Index: llvm/lib/Target/AMDGPU/AMDGPULibCalls.cpp
===================================================================
--- llvm/lib/Target/AMDGPU/AMDGPULibCalls.cpp
+++ llvm/lib/Target/AMDGPU/AMDGPULibCalls.cpp
@@ -75,9 +75,6 @@
   // rootn
   bool fold_rootn(FPMathOperator *FPOp, IRBuilder<> &B, const FuncInfo &FInfo);
 
-  // fma/mad
-  bool fold_fma_mad(CallInst *CI, IRBuilder<> &B, const FuncInfo &FInfo);
-
   // -fuse-native for sincos
   bool sincosUseNative(CallInst *aCI, const FuncInfo &FInfo);
 
@@ -649,11 +646,6 @@
     case AMDGPULibFunc::EI_COS:
     case AMDGPULibFunc::EI_SIN:
       return fold_sincos(FPOp, B, FInfo, AA);
-    case AMDGPULibFunc::EI_FMA:
-    case AMDGPULibFunc::EI_MAD:
-    case AMDGPULibFunc::EI_NFMA:
-      // skip vector function
-      return (getVecSize(FInfo) != 1) ? false : fold_fma_mad(CI, B, FInfo);
     default:
       break;
     }
@@ -1087,50 +1079,6 @@
   return false;
 }
 
-bool AMDGPULibCalls::fold_fma_mad(CallInst *CI, IRBuilder<> &B,
-                                  const FuncInfo &FInfo) {
-  Value *opr0 = CI->getArgOperand(0);
-  Value *opr1 = CI->getArgOperand(1);
-  Value *opr2 = CI->getArgOperand(2);
-
-  ConstantFP *CF0 = dyn_cast<ConstantFP>(opr0);
-  ConstantFP *CF1 = dyn_cast<ConstantFP>(opr1);
-  if ((CF0 && CF0->isZero()) || (CF1 && CF1->isZero())) {
-    // fma/mad(a, b, c) = c if a=0 || b=0
-    LLVM_DEBUG(errs() << "AMDIC: " << *CI << " ---> " << *opr2 << "\n");
-    replaceCall(opr2);
-    return true;
-  }
-  if (CF0 && CF0->isExactlyValue(1.0f)) {
-    // fma/mad(a, b, c) = b+c if a=1
-    LLVM_DEBUG(errs() << "AMDIC: " << *CI << " ---> " << *opr1 << " + " << *opr2
-                      << "\n");
-    Value *nval = B.CreateFAdd(opr1, opr2, "fmaadd");
-    replaceCall(nval);
-    return true;
-  }
-  if (CF1 && CF1->isExactlyValue(1.0f)) {
-    // fma/mad(a, b, c) = a+c if b=1
-    LLVM_DEBUG(errs() << "AMDIC: " << *CI << " ---> " << *opr0 << " + " << *opr2
-                      << "\n");
-    Value *nval = B.CreateFAdd(opr0, opr2, "fmaadd");
-    replaceCall(nval);
-    return true;
-  }
-  if (ConstantFP *CF = dyn_cast<ConstantFP>(opr2)) {
-    if (CF->isZero()) {
-      // fma/mad(a, b, c) = a*b if c=0
-      LLVM_DEBUG(errs() << "AMDIC: " << *CI << " ---> " << *opr0 << " * "

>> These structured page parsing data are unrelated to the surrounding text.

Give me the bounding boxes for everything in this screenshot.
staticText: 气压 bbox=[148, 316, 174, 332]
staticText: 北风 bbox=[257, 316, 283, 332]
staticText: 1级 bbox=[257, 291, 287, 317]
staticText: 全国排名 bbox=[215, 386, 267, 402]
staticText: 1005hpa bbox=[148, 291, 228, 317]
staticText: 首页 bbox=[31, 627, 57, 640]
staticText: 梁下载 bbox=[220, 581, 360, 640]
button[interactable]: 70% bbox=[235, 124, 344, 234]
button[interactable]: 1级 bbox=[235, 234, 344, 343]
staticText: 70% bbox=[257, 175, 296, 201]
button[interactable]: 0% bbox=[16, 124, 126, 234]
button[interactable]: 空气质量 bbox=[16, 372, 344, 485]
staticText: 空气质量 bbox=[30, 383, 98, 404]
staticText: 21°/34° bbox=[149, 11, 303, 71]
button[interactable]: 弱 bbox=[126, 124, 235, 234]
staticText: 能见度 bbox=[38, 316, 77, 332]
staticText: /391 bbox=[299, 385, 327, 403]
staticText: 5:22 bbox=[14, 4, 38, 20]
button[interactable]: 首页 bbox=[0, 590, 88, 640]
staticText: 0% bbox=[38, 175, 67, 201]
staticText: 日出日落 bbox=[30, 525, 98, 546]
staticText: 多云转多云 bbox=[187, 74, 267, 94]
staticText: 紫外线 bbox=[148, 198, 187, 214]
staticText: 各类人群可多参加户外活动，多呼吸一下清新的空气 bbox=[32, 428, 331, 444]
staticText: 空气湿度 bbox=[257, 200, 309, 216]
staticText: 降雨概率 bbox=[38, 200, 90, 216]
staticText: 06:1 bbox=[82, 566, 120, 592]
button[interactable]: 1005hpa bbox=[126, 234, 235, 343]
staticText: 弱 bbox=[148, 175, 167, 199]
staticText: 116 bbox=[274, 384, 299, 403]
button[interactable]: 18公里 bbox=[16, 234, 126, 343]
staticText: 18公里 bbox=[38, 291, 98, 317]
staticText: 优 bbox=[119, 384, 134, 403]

-                        << *opr1 << "\n");
-      Value *nval = B.CreateFMul(opr0, opr1, "fmamul");
-      replaceCall(nval);
-      return true;
-    }
-  }
-
-  return false;
-}
-
 // Get a scalar native builtin single argument FP function
 FunctionCallee AMDGPULibCalls::getNativeFunction(Module *M,
                                                  const FuncInfo &FInfo) {
Index: llvm/test/CodeGen/AMDGPU/simplify-libcalls.ll
===================================================================
--- llvm/test/CodeGen/AMDGPU/simplify-libcalls.ll
+++ llvm/test/CodeGen/AMDGPU/simplify-libcalls.ll
@@ -471,7 +471,7 @@
 }
 
 ; GCN-LABEL: {{^}}define amdgpu_kernel void @test_fma_0x
-; GCN: store float %y, ptr addrspace(1) %a
+; GCN: %call = tail call fast float @_Z3fmafff(float 0.000000e+00, float %tmp, float %y)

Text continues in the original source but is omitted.